As compute and data become more available, we open a new problem territory that we can refer to as deep learning to learn. More specifically, throughout history, the constraint on solving problems has been human ingenuity. This is a particularly challenging realm to contribute novel results to because we’re competing against the combined intellectual might available throughout history. Is our present ingenuity truly greater than that of others 20-30 years ago, let alone 200-300? Probably not. However, our ability to bring new tools like compute and data most certainly is. Therefore, spending as much time in this new problem territory, where data and compute help solve problems, is likely to generate exciting and novel results more frequently in the long run.

9 - How To Keep Up

Give a man a fish and you feed him for a day, teach a man to fish and you feed him for a lifetime” (Lao Tzu)

Here are some tips on how to keep up with ML research:

  • (Mostly) don’t read (most) papers.
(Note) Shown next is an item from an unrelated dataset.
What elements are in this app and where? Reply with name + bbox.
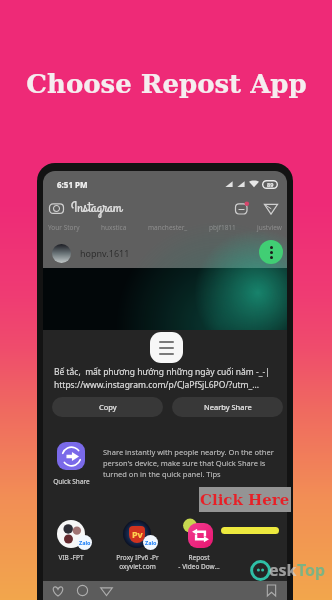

There are just too many!

  • When you do want to keep up, use the following:

  • If you DO decide to read papers,

    • Follow a principled process for reading papers

    • Use Arxiv Sanity

    • Twitter

    • AI/DL Facebook Group

    • ML Subreddit

    • Start a reading group: read papers together with friends - either everyone reads then discusses, or one or two people read and give tutorials to others.

Finally, should you do a Ph.D. or not?

  • You don’t have to do a Ph.D. to work in AI!

  • However, if you REALLY want to become one of the world’s experts in a topic you care about, then a Ph.D. is a technically deep and demanding path to get there. Crudely speaking, a Ph.D. enables you to develop new tools and techniques rather than using existing tools and techniques.